Chorthippus jutlandica
- Conservation status: Least Concern (IUCN 3.1)

Scientific classification
- Kingdom: Animalia
- Phylum: Arthropoda
- Class: Insecta
- Order: Orthoptera
- Suborder: Caelifera
- Family: Acrididae
- Genus: Chorthippus
- Species: C. jutlandica
- Binomial name: Chorthippus jutlandica Fogh Nielsen, 2003

= Chorthippus jutlandica =

- Genus: Chorthippus
- Species: jutlandica
- Authority: Fogh Nielsen, 2003
- Conservation status: LC

Species of grasshopper

Chorthippus jutlandica, the Jutland bow-winged grasshopper, is a species of grasshopper in the subfamily Gomphocerinae. It is endemic to sparsely vegetated coastal sand dunes in an area covering only 87 km2 between Blåvandshuk and Hvide Sande in western Jutland, Denmark, but it is common (often the most common grasshopper species in its range and habitat) and not considered to be under any threat.

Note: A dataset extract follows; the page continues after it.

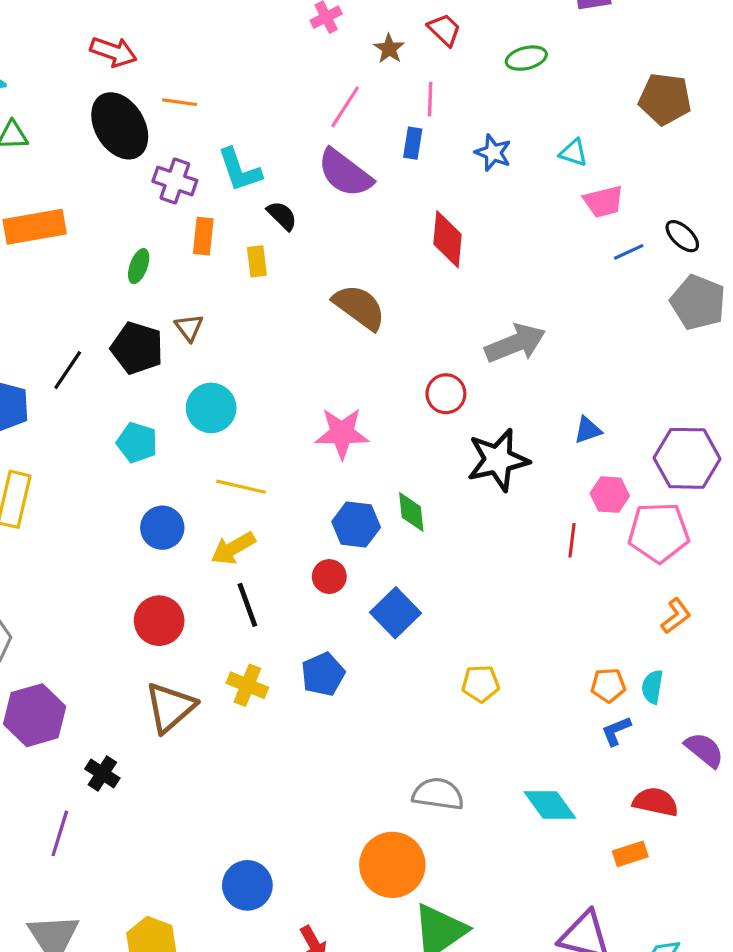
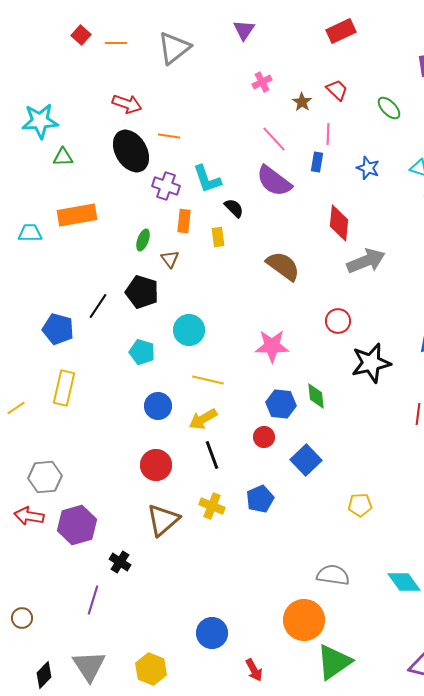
green ellipse: (526, 58) -> (389, 108), turned 60
pink line: (345, 107) -> (274, 139), turned -76
brown triangle: (189, 328) -> (170, 259), moved
gray arrow: (515, 343) -> (366, 261), moved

Unusual for a very well-surveyed small country, the species was only scientifically described in 2003, having long been confused with its similar relatives, especially C. biguttulus. It was first noticed in the early 1990s that some grasshoppers in the area had a different song. It is extremely similar to C. biguttulus, C. brunneus and C. mollis (of which only C. brunneus overlaps in range with C. jutlandica) and only males can be reliably separated by details of their forewings and the sound of their stridulation ("song"). C. jutlandica likely is the result of hybrid speciation with the ancient parent species being C. biguttulus and C. brunneus. Today C. jutlandica is essentially reproductively isolated from C. brunneus because females' are uninterested in the other species' song; captive studies have shown that female C. jutlandica are interested in the song of male C. biguttulus, but any interbreeding in the wild is prevented by their separate distributions.